START EXERCISE DATA

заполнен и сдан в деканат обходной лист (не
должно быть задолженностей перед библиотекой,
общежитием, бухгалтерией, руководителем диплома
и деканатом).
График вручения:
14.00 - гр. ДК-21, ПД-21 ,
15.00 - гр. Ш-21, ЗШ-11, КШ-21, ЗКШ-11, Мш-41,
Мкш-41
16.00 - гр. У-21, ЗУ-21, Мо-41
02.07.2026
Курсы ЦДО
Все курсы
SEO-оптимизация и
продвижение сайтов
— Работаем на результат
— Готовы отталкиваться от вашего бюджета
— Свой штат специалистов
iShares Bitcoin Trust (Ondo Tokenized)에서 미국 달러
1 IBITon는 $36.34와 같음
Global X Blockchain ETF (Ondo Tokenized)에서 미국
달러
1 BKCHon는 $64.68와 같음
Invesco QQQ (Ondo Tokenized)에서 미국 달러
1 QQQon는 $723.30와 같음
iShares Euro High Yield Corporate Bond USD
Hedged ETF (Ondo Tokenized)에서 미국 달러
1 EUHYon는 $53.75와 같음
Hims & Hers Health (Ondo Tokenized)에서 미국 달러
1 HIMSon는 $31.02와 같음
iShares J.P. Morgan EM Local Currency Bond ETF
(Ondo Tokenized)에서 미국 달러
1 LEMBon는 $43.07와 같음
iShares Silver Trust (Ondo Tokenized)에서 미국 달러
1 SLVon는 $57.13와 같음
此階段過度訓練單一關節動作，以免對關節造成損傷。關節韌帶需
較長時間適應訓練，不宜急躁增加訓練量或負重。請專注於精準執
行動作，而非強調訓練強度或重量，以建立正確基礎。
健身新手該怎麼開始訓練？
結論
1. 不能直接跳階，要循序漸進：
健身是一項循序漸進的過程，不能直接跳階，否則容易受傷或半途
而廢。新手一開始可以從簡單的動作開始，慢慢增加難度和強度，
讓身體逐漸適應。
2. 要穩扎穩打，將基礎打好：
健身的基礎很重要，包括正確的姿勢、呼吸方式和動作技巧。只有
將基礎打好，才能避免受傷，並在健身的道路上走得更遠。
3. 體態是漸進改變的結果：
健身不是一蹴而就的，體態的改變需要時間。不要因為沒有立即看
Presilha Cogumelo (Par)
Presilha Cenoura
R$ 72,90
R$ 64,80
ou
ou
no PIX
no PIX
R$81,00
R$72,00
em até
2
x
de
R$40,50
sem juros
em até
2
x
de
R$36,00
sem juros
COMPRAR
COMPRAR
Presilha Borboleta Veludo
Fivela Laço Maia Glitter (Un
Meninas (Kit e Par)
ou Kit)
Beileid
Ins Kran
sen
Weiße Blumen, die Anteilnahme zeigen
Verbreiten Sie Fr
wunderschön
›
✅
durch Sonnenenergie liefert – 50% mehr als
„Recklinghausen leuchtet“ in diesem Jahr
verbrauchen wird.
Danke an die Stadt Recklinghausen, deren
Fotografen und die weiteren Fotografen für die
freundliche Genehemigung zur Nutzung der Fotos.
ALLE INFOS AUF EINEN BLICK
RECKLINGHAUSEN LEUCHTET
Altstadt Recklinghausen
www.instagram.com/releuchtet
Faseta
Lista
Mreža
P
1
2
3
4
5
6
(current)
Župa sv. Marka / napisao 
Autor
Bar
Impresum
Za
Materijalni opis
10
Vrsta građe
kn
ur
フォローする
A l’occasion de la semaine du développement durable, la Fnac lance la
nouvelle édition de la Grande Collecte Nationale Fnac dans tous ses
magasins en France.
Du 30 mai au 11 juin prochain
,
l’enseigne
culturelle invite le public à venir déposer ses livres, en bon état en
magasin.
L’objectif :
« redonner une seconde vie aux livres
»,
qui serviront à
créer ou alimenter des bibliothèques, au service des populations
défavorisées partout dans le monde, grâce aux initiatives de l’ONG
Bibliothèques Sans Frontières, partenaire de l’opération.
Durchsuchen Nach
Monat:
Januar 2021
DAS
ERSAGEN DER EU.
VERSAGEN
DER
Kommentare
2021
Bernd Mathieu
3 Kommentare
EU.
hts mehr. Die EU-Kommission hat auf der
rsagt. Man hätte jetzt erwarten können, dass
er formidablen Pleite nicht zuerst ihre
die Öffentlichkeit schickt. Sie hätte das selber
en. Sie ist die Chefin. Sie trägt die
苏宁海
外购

END EXERCISE DATA

## [PROBLEM DETAILS]
What is the number of lines in the records holding "Ondo"? Give the number alone.

## [ANSWER BOX]
7